COVID’s Hidden Toll
July 21, 2020
While millions of Americans have been sheltering in place, FRONTLINE has been investigating the hidden toll of the pandemic of those who cannot stay home: Agricultural workers, many of whom are undocumented immigrants, who have been deemed essential to the nation’s food supply.
In COVID’s Hidden Toll, numerous farmworkers speak out about their experiences of having to choose between their health and their jobs – and what they say is a lack of protection from their companies. With Latino people nationwide dying from the coronavirus at a disproportionate rate, the film examines outbreaks at several growers and meat packing plants over the past several months, and how new evidence indicates that agricultural workers have faced a heightened risk of contracting the coronavirus.
“I think the average American has no concept of how food reaches our table,” Dr. Max Cuevas, who runs a network of clinics serving farmworkers, says in the documentary. “I think there’s a huge disconnect with those of us who have sheltered in place not understanding how those people work and how much they have to work to make a living, and to make it profitable for the company that they’re working for.”
From journalists Daffodil Altan and Andrés Cediel, COVID’s Hidden Toll is the latest installment in FRONTLINE’s award-winning body of work exposing the hidden realities facing low-wage immigrant workers in the U.S., many of whom are undocumented (Rape in the Fields, Rape on the Night Shift, Trafficked in America). The film is supported by Chasing the Dream, a public media initiative from WNET in New York that examines poverty, justice and economic opportunity in America.
Read more about the documentary, the remarkable production challenges of filming/reporting during a pandemic, and the faculty, students and alums (pictured below) who pulled it off, here.
“We’ve found that when news of possible COVID-19 outbreaks circulated among agriculture industry workers, some companies were slow to act. Workers told us they felt pressured by their circumstances — and their employers,” says Altan, the documentary’s correspondent. “And for the many workers who are undocumented, the fear of the virus is coupled with fear about being deported.”
The film examines how so far, there are no national mandatory COVID protections for workers – only voluntary guidelines; how companies don’t have to tell their own employees about potential infections at their worksites; and the efforts to put in place more aggressive measures in California, where many of America’s fruits and vegetables are grown.

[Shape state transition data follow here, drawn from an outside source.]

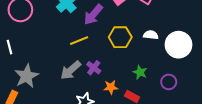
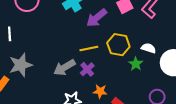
yellow line: (79, 41) -> (89, 49), moved
green star: (140, 72) -> (136, 64), moved

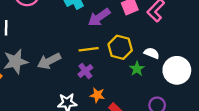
gray arrow: (64, 68) -> (49, 61), moved

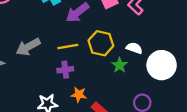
gray arrow: (49, 61) -> (28, 47), moved
purple cross: (85, 71) -> (65, 70), turned 32

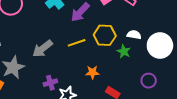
purple cross: (65, 70) -> (50, 83), moved
orange star: (79, 95) -> (92, 72), moved

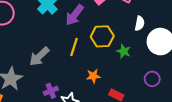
white semicircle: (134, 35) -> (140, 23), moved, turned 96
yellow line: (77, 43) -> (74, 47), turned -48

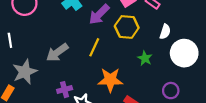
yellow hexagon: (102, 36) -> (127, 27), moved
orange star: (93, 76) -> (110, 80), size x1.6

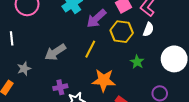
white semicircle: (165, 32) -> (148, 29), moved
gray star: (25, 72) -> (24, 69), size x0.6

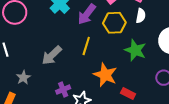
green star: (137, 62) -> (135, 50), size x1.5
orange star: (104, 80) -> (105, 75), turned 30

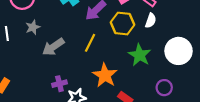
gray star: (23, 78) -> (33, 27), moved

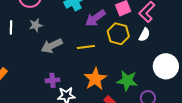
yellow line: (90, 43) -> (86, 47), turned 48
green star: (140, 55) -> (127, 81), moved, turned -30

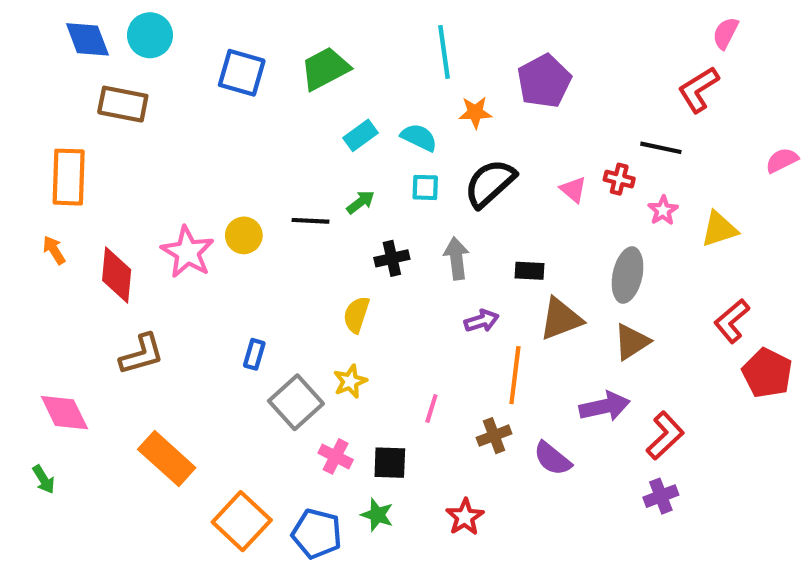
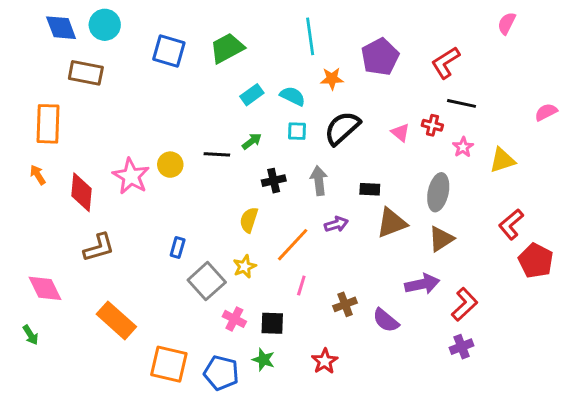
red L-shape: (698, 89) -> (446, 63), moved
orange line: (515, 375) -> (293, 245), moved, turned 36
orange square: (242, 521) -> (169, 364), turned -30

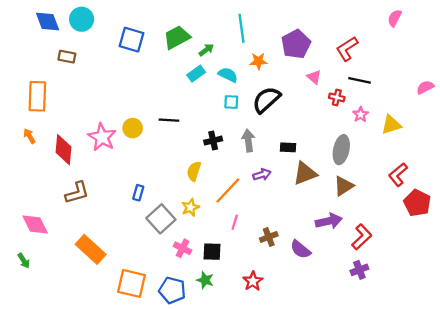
brown rectangle: (86, 73) -> (67, 57), size x0.7
pink triangle: (400, 133) -> (314, 77), moved
green arrow: (252, 141) -> (206, 50), moved

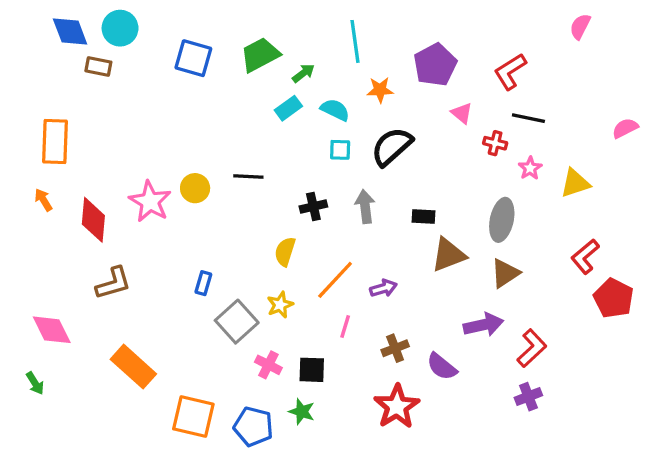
brown rectangle: (67, 57) -> (98, 66), moved
purple arrow: (262, 175) -> (383, 288), moved
red star: (253, 281) -> (397, 407), moved, size x1.5

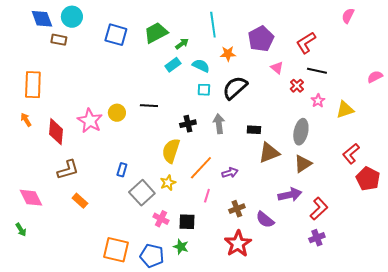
red cross: (495, 143) -> (297, 86), turned 32
yellow semicircle: (285, 252) -> (171, 151), size x1.4
orange rectangle: (133, 367) -> (80, 201), moved, size x0.6

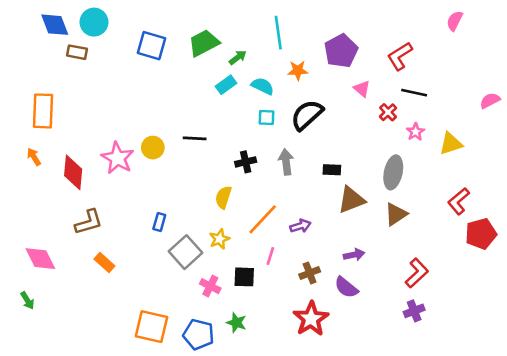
yellow semicircle: (171, 151) -> (223, 197), size x0.7
red pentagon: (368, 179) -> (481, 234), turned 30
purple arrow: (290, 195) -> (354, 255), moved, size x0.7
black square: (187, 222) -> (244, 277), moved

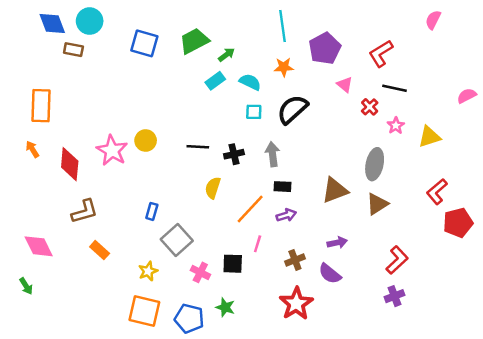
cyan line: (278, 33) -> (282, 26), moved
black line: (195, 138) -> (198, 147), moved
black rectangle: (332, 170) -> (282, 187), moved
yellow star: (219, 239) -> (148, 271), moved

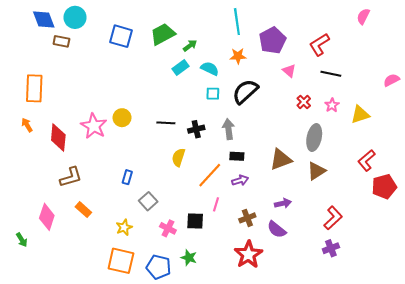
red cross: (370, 107) -> (304, 102), moved
gray square: (177, 240) -> (148, 201), size x0.7
pink diamond: (39, 246) -> (47, 217), moved, turned 45

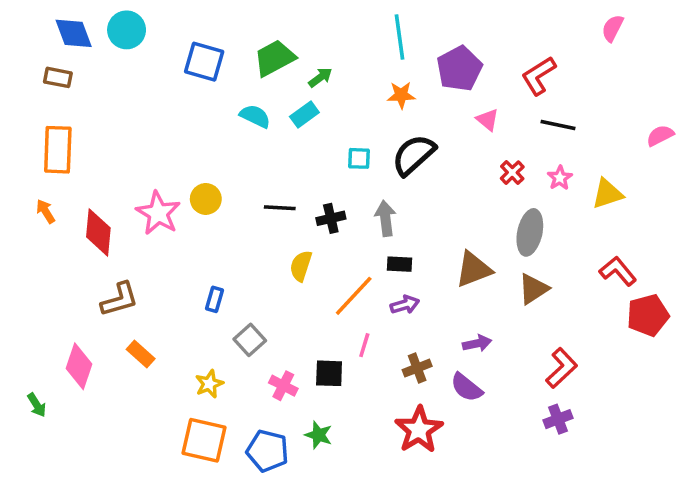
brown rectangle: (61, 41) -> (58, 77), moved
cyan semicircle: (210, 69) -> (255, 116), moved
red L-shape: (366, 160) -> (618, 271), turned 90

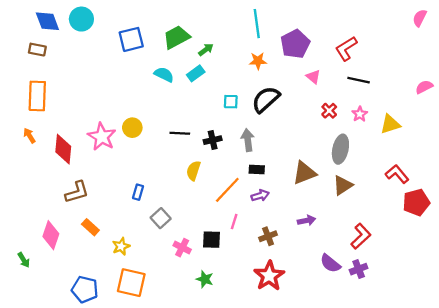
pink semicircle: (613, 28) -> (420, 18), moved
blue square: (204, 62) -> (131, 39), turned -30
yellow star: (209, 384) -> (121, 246), moved
purple semicircle: (466, 387) -> (330, 263), moved
blue pentagon: (267, 451) -> (85, 289), moved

“This is a once-in-the-century pandemic. And our workers, they deserve to have laws in place that are going to reflect these incredible challenges that we face,” says Robert Rivas, a California assemblymember who grew up in farmworker housing. “Something like disclosing potential outbreaks on the worksite needs to become the standard in our state and, really, in our country.”
In the film, we meet workers including Sinthia Hernandez, a broccoli picker in the Salinas Valley, a region in California that produces most of the country’s leafy greens. She has cancer and diabetes, making her among those at higher risk for complications if she contracts COVID-19, and she is the sole provider for a household that includes her mother, her children, and her two siblings — one of whom is blind and deaf, and another who is quadriplegic.
“They are not giving us the essentials to protect ourselves,” says Hernandez. But she keeps working in order to provide for her family: “In these times, it’s necessity that makes us work despite the fear we have.”
Her story is echoed by other food supply workers who speak out in COVID’s Hidden Toll.
“Yesterday a coworker showed up to work and she was coughing. She told us she was threatened with her job if she didn’t show up to work,” one worker at a meatpacking plant says, adding that many of his colleagues were told to keep working despite having fevers, throwing up and coughing. “It doesn’t feel like we’re essential workers,” he says. “It feels like we’re slaves.”
On her cell phone, a worker at another company filmed an HR manager addressing workers who walked out of their building in the wake of news that an employee had tested positive. The manager can be heard telling workers to go back in and punch the clock or they — and he — will likely be replaced. “That’s what made us upset, because we do want to work, but we want to be safe,” the woman who filmed the meeting says.
As COVID’s Hidden Toll explores, the stakes are high.
“If we don’t protect workers on the job, they’re going to spread the virus among each other. They’re going to bring it home to their families. It will go into their communities. We’re not going to stop this epidemic. And workers will pay the high price of that,” says David Michaels, who headed OSHA under the Obama administration.
As the coronavirus continues to exact a disproportionate toll on Latino people, COVID’s Hidden Toll is urgent and important viewing about the people who are maintaining America’s food supply, and the companies that employ them.
“When I go to the store and I see broccoli, I say, ‘Wow. Our hands cut it; our hands harvest it,’” says Hernandez. “I think they’re not valuing us enough. I don’t think they value what we’re contributing to this country.”